Na violenta Colômbia, a história não é muito diferente mas, infelizmente, tem causado mais vítimas. A cobertura internacional ? das agências internacionais, é claro ? tem nos mostrado muitas chacinas que já consideramos perigosamente rotineiras, previsíveis e inevitáveis. Tão comuns como as dramáticas declarações de tantos seqüestrados que ainda gritam por socorro frente a improvisadas câmeras de um jornalismo guerrilheiro após meses ou anos de cativeiro. Eles também aguardam uma solução urgente para o continente e para suas vidas.
Por aqui, num Brasil em meio a muitas comemorações, muita esperança e novo presidente, convivemos perigosamente com índices crescentes de violência urbana. No Rio de Janeiro, cidade de Deus, dos traficantes, o clichê dos jornalistas de TV também parece ser inevitável: vivemos num "verdadeiro" clima de guerra civil. Certamente, é muito mais fácil para os jornalistas recorrerem ao velho clichê do que tentarem explicar os fatos. Afinal, o que define ou estabelece uma "verdadeira" guerra civil? Quais são os critérios? O assunto é ainda mais difícil de entender para uma televisão que há muitos anos abandonou as explicações e despreza a cobertura internacional do seu próprio continente. Tudo se justifica facilmente, em poucas palavras e ainda menos segundos, pelas determinações irrefutáveis e tão convenientes da ditadura da audiência. Jornalismo de TV passa a utilizar os mesmos perigosos critérios de mercado: mostramos o que o público quer ver e gosta!
Mitos e clichês
Todas essas notícias, tão desprestigiadas, consideradas até mesmo "desimportantes", têm nos custado um preço alto. Segundo o último relatório dos Repórteres Sem Fronteiras, cerca de 25 jornalistas perderam a vida em todo o mundo em 2002. Só na Colômbia foram três assassinatos. Eles também estavam tentando nos sensibilizar com notícias sobre mais um país latino-americano à beira de guerra civil. [ver matéria completa na seção Monitor da Imprensa].

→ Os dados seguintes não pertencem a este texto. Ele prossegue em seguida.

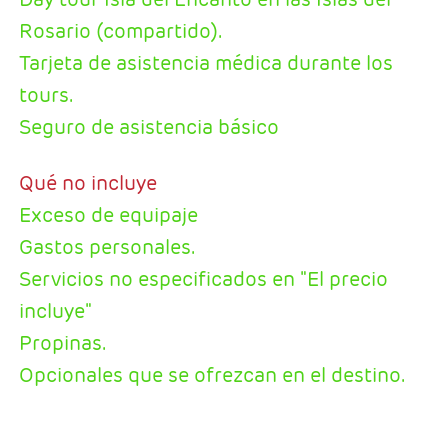
Rosario (compartido).
Tarjeta de asistencia médica durante los
tours.
Seguro de asistencia básico
Qué no incluye
Exceso de equipaje
Gastos personales.
Servicios no especificados en "El precio
incluye"
Propinas.
Opcionales que se ofrezcan en el destino.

Agora, a pergunta fica no ar para pensarmos. Valeu a pena? Seria esse o verdadeiro e inevitável padrão continental? A cobertura internacional é assim mesmo? E no nosso jornalismo de TV, em busca de prestígio, reconhecimento, benesses de um novo governo e audiência a qualquer custo, também é assim mesmo? Não deveríamos "perder" ou ganhar nosso precioso tempo com notícias sobre o nosso próprio continente? Segundo alguns editores e com auxílio de outros velhos clichês, é assim mesmo, "ninguém se interessa pelo que acontece com nossos vizinhos" (sic). Quem disse? Quem analisou, pesquisou e apresentou provas ou dados concretos sobre o público? A nossa TV, infelizmente, ainda é refém de mitos e de algumas pesquisas apressadas do Ibope.
Com seus velhos conflitos e desgastados mitos ou clichês, a América Latina garante cada vez mais um papel secundário e altamente previsível no cenário jornalístico internacional. Afinal, como insistem alguns analistas ou fatalistas: "Não tem jeito mesmo. De onde menos se espera é daí que não sai nada mesmo."